Using a confusion matrix in Compass

Why use a confusion matrix?

  • To compare what Luminoso’s classifiers detected vs. what the true label was (the label on the training data)

  • To be able to see which labels are having overlap, and may be causing ‘confusion’ in the classifier.

  • To fix those areas of confusion, so that the classifier is in a better state to push into production

Reading a confusion matrix

An example of how to read a column in the above screenshot of a confusion matrix:

  • In D2 you see, ‘local host installs’.

  • This D column is to illustrate how the classification for the label ‘local host installs’ performed.

  • You can see that out of 304 testing documents (B8), 268 (B3) were correctly classified.

  • 4 documents were classified with the label of ‘installation’, which differed from the training data tag of ‘local host install”.

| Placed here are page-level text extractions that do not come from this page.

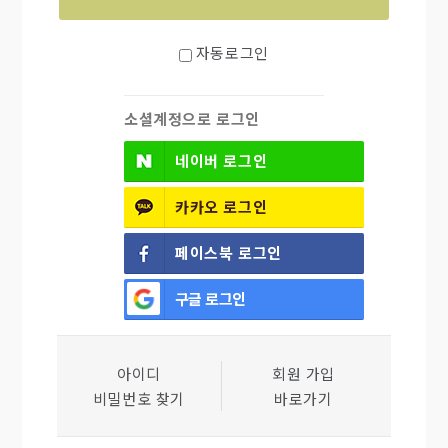
자동로그인
소셜계정으로 로그인
네이버
로그인
카카오
로그인
페이스북
로그인
구글
로그인
아이디
회원 가입
비밀번호 찾기
바로가기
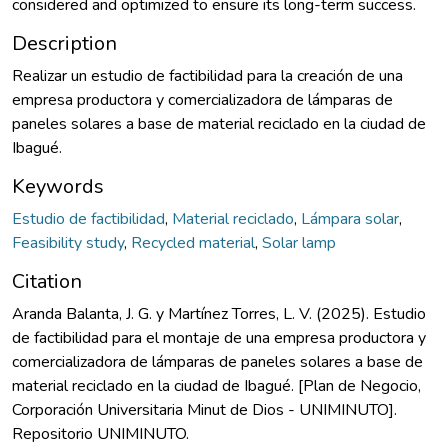
considered and optimized to ensure its long-term success.
Description
Realizar un estudio de factibilidad para la creación de una
empresa productora y comercializadora de lámparas de
paneles solares a base de material reciclado en la ciudad de
Ibagué.
Keywords
Estudio de factibilidad
,
Material reciclado
,
Lámpara solar
,
Feasibility study
,
Recycled material
,
Solar lamp
Citation
Aranda Balanta, J. G. y Martínez Torres, L. V. (2025). Estudio
de factibilidad para el montaje de una empresa productora y
comercializadora de lámparas de paneles solares a base de
material reciclado en la ciudad de Ibagué. [Plan de Negocio,
Corporación Universitaria Minut de Dios - UNIMINUTO].
Repositorio UNIMINUTO.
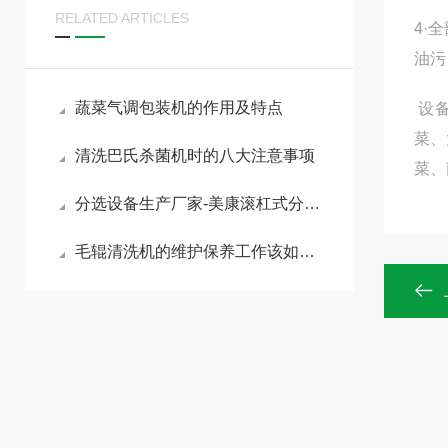
RELATED ARTICLES
4·
油污
蔬菜气调包装机的作用及特点
设备
菜、
清洗巴氏杀菌机时的八大注意事项
菜、
分选设备生产厂家-美康滚杠式分拣机使用说明跟注意事项
毛辊清洗机的维护保养工作该如何展开呢？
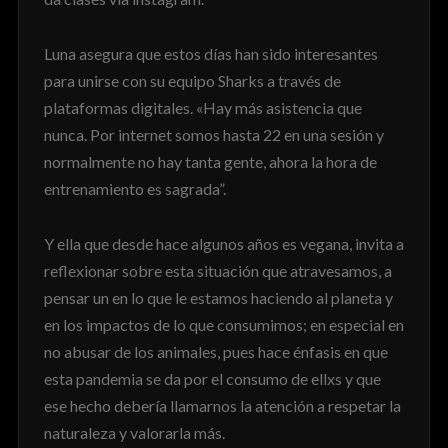
Luna asegura que estos días han sido interesantes
para unirse con su equipo Sharks a través de
plataformas digitales. «Hay más asistencia que
nunca. Por internet somos hasta 22 en una sesión y
normalmente no hay tanta gente, ahora la hora de
entrenamiento es sagrada”.
Y ella que desde hace algunos años es vegana, invita a
reflexionar sobre esta situación que atravesamos, a
pensar un en lo que le estamos haciendo al planeta y
en los impactos de lo que consumimos; en especial en
no abusar de los animales, pues hace énfasis en que
esta pandemia se da por el consumo de ellxs y que
ese hecho debería llamarnos la atención a respetar la
naturaleza y valorarla más.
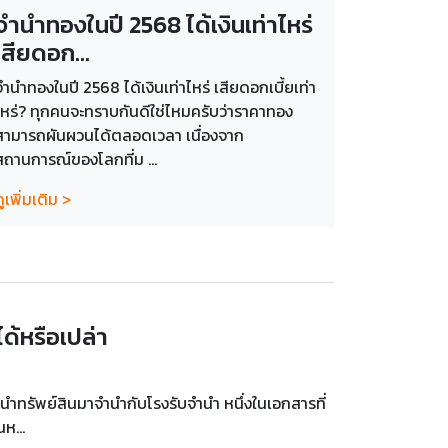
จำนำทองในปี 2568 ได้เงินเท่าไหร่
เสียดอก...
จำนำทองในปี 2568 ได้เงินเท่าไหร่ เสียดอกเบี้ยเท่า
ไหร่? ทุกคนจะทราบกันดีใช่ไหมครับว่าราคาทอง
สามารถผันผวนได้ตลอดเวลา เนื่องจาก
สถานการณ์ของโลกที่ม ...
ูเพิ่มเติม >
ด้หรือเปล่า
่อนำทรัพย์สินมาจำนำกับโรงรับจำนำ หนึ่งในเอกสารที่
ห...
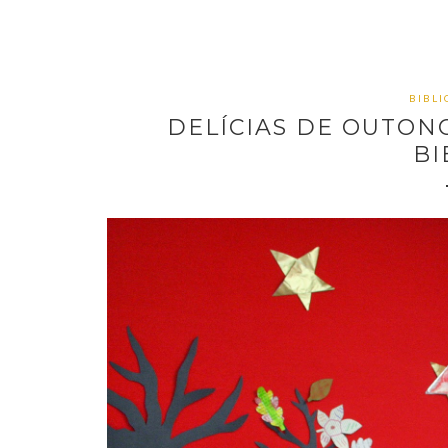
BIBL
DELÍCIAS DE OUTONO
BI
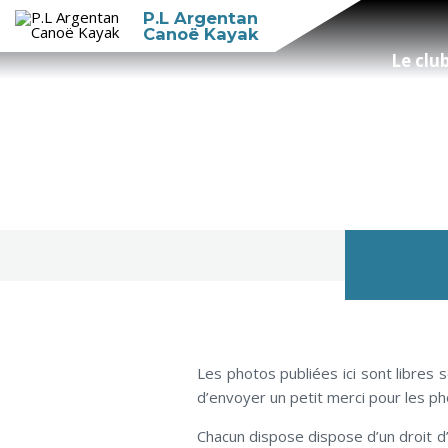
P.L Argentan
Canoë Kayak
Le clu
Les photos publiées ici sont libres
d’envoyer un petit merci pour les 
Chacun dispose dispose d’un droit d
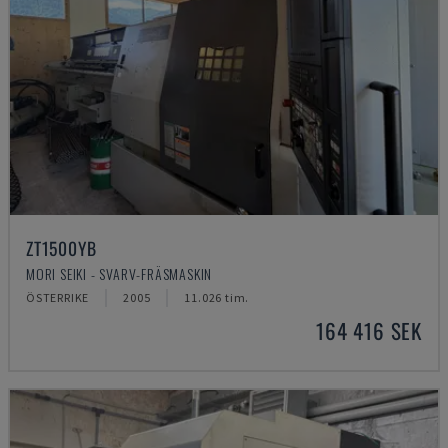
ZT1500YB
MORI SEIKI - SVARV-FRÄSMASKIN
ÖSTERRIKE
2005
11.026 tim.
164 416 SEK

Determining correction needs

  • Generally, we recommend inspecting and potentially correcting a label if the accuracy is below 80%. 

    • This accuracy is calculated by taking the correct number, and dividing by the total number, for example in the above screenshot (B3/B8=accuracy)

  • Also, if there is an incorrect cell that is taking a large portion of the total incorrect classifications, this should be investigated to see why this large overlap/confusion is existing. A ‘large portion’ is not an exact threshold, but typically 10-20% of the total classifications is a good rule of thumb.